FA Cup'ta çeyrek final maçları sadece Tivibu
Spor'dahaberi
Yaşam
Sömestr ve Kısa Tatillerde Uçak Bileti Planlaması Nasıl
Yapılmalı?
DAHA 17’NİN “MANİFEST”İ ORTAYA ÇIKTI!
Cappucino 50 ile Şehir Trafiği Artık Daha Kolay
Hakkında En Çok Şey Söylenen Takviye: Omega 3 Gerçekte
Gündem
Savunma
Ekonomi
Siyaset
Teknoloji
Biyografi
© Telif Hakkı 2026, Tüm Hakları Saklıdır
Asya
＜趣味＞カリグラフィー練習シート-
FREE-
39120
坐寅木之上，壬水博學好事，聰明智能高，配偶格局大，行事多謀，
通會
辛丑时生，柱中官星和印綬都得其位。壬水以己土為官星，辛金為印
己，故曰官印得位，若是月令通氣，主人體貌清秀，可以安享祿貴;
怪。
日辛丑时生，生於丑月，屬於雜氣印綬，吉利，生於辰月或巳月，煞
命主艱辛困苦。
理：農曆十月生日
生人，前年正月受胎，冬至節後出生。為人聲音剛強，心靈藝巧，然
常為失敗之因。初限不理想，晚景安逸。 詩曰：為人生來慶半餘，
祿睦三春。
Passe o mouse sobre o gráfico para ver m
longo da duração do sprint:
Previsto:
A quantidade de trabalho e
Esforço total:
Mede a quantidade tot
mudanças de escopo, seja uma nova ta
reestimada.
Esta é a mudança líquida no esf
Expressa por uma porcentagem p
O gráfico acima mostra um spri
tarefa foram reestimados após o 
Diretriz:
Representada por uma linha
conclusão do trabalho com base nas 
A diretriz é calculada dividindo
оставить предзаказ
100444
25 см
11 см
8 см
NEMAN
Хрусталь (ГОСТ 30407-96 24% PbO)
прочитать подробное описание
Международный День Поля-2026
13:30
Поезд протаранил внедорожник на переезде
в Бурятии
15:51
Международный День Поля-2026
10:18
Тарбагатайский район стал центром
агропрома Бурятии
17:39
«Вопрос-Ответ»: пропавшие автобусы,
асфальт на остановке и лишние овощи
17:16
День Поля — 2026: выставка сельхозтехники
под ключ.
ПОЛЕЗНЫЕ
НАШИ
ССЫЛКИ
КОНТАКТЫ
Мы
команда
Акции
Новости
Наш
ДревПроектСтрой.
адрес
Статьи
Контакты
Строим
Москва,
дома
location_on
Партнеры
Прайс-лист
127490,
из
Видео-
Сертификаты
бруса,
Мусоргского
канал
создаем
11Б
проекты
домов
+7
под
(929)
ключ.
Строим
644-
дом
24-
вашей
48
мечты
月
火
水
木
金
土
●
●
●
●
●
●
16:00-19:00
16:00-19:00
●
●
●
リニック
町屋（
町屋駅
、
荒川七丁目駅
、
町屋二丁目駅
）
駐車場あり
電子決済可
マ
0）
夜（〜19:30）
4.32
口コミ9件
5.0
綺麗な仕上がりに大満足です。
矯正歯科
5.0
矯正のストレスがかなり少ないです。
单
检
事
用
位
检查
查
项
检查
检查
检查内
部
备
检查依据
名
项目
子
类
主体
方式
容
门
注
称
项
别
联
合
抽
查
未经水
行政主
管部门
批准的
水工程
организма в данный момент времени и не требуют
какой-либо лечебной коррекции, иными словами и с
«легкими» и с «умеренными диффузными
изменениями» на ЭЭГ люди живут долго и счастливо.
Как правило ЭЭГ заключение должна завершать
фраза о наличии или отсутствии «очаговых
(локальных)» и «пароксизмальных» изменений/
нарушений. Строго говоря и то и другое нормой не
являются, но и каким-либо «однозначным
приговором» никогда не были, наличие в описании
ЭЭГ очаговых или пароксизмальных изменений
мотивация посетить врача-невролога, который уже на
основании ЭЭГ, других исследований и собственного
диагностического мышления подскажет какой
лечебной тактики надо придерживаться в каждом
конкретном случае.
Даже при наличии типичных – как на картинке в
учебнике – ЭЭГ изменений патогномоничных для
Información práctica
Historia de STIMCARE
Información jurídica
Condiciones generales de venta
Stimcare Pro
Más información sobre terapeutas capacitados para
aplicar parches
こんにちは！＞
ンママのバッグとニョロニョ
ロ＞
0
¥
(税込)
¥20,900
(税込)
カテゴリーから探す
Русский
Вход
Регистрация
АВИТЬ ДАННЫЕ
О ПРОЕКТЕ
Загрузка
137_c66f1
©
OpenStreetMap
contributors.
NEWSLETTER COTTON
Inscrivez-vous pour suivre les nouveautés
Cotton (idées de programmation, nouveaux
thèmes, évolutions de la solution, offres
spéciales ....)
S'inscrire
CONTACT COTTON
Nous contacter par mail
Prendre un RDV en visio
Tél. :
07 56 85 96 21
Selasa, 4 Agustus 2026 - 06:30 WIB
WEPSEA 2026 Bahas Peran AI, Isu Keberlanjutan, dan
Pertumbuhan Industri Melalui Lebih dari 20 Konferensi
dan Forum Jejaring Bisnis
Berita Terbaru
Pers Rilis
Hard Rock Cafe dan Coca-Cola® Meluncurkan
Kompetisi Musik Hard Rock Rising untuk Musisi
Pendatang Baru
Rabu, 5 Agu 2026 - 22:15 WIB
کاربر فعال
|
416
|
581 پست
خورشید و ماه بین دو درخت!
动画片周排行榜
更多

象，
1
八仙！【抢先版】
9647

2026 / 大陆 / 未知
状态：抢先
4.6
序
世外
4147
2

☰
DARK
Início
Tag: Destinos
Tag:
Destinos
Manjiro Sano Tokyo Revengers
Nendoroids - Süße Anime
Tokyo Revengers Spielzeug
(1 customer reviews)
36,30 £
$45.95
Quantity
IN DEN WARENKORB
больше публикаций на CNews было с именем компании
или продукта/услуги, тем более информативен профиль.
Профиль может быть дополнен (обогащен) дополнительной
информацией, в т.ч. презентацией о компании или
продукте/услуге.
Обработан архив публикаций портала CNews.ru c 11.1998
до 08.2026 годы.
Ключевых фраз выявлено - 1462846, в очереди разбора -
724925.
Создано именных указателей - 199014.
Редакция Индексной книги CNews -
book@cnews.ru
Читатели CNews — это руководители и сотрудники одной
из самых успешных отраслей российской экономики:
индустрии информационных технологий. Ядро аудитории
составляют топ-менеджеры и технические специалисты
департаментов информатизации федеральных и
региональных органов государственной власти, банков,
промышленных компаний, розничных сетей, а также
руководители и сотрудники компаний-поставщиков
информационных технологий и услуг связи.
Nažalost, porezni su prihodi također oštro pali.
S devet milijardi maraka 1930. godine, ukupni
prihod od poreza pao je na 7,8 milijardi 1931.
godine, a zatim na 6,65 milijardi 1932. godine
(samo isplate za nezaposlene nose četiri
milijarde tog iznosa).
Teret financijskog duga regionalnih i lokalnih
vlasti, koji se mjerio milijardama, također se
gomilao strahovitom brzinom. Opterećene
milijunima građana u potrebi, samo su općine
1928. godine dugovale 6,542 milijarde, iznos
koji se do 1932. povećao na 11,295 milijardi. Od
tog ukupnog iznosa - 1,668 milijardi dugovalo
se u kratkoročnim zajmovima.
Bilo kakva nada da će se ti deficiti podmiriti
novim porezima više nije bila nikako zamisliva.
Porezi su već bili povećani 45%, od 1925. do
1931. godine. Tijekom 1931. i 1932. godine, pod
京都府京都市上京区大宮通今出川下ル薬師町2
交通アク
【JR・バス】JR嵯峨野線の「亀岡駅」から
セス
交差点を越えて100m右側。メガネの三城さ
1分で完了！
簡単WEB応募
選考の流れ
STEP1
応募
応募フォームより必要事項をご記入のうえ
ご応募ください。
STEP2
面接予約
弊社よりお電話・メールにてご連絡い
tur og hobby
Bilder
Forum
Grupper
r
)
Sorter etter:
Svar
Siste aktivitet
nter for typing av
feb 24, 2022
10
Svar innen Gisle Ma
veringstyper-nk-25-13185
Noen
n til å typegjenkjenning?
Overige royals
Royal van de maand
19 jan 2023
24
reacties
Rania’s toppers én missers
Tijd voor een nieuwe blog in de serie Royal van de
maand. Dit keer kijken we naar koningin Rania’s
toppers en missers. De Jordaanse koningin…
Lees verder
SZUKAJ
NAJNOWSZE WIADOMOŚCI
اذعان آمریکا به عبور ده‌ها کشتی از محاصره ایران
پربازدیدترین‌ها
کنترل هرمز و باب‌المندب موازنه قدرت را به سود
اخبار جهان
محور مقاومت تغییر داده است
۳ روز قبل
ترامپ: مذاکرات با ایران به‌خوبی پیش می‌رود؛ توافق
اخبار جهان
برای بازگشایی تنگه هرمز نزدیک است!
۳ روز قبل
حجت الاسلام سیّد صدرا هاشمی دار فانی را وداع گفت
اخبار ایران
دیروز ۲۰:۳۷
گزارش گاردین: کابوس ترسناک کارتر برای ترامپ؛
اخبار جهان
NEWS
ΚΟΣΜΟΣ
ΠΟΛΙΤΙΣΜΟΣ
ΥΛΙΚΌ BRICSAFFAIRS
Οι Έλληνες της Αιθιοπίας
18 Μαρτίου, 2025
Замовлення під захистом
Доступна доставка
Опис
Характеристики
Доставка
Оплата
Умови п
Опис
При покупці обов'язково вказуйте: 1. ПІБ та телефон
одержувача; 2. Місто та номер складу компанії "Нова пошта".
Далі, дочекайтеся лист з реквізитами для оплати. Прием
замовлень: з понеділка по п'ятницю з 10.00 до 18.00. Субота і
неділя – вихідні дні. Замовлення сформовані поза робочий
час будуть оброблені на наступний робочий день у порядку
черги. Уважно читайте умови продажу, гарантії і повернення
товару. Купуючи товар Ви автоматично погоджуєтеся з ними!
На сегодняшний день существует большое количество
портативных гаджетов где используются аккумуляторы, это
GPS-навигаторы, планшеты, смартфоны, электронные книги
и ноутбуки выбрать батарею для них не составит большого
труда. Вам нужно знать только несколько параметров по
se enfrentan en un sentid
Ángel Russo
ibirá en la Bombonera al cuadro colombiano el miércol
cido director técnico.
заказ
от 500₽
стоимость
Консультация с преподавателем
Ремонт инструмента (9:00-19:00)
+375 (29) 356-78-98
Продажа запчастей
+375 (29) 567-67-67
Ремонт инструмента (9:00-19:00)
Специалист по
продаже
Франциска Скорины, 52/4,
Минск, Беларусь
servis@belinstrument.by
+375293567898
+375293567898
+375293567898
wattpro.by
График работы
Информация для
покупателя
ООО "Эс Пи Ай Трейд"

To do:
Would you please copy, word for word, everything above from the line containing "spéciales ....)" down to the line containing "информационных технологий и услуг связи.", those two lines included?

Reply to the exercise:
spéciales ....)
S'inscrire
CONTACT COTTON
Nous contacter par mail
Prendre un RDV en visio
Tél. :
07 56 85 96 21
Selasa, 4 Agustus 2026 - 06:30 WIB
WEPSEA 2026 Bahas Peran AI, Isu Keberlanjutan, dan
Pertumbuhan Industri Melalui Lebih dari 20 Konferensi
dan Forum Jejaring Bisnis
Berita Terbaru
Pers Rilis
Hard Rock Cafe dan Coca-Cola® Meluncurkan
Kompetisi Musik Hard Rock Rising untuk Musisi
Pendatang Baru
Rabu, 5 Agu 2026 - 22:15 WIB
کاربر فعال
|
416
|
581 پست
خورشید و ماه بین دو درخت!
动画片周排行榜
更多

象，
1
八仙！【抢先版】
9647

2026 / 大陆 / 未知
状态：抢先
4.6
序
世外
4147
2

☰
DARK
Início
Tag: Destinos
Tag:
Destinos
Manjiro Sano Tokyo Revengers
Nendoroids - Süße Anime
Tokyo Revengers Spielzeug
(1 customer reviews)
36,30 £
$45.95
Quantity
IN DEN WARENKORB
больше публикаций на CNews было с именем компании
или продукта/услуги, тем более информативен профиль.
Профиль может быть дополнен (обогащен) дополнительной
информацией, в т.ч. презентацией о компании или
продукте/услуге.
Обработан архив публикаций портала CNews.ru c 11.1998
до 08.2026 годы.
Ключевых фраз выявлено - 1462846, в очереди разбора -
724925.
Создано именных указателей - 199014.
Редакция Индексной книги CNews -
book@cnews.ru
Читатели CNews — это руководители и сотрудники одной
из самых успешных отраслей российской экономики:
индустрии информационных технологий. Ядро аудитории
составляют топ-менеджеры и технические специалисты
департаментов информатизации федеральных и
региональных органов государственной власти, банков,
промышленных компаний, розничных сетей, а также
руководители и сотрудники компаний-поставщиков
информационных технологий и услуг связи.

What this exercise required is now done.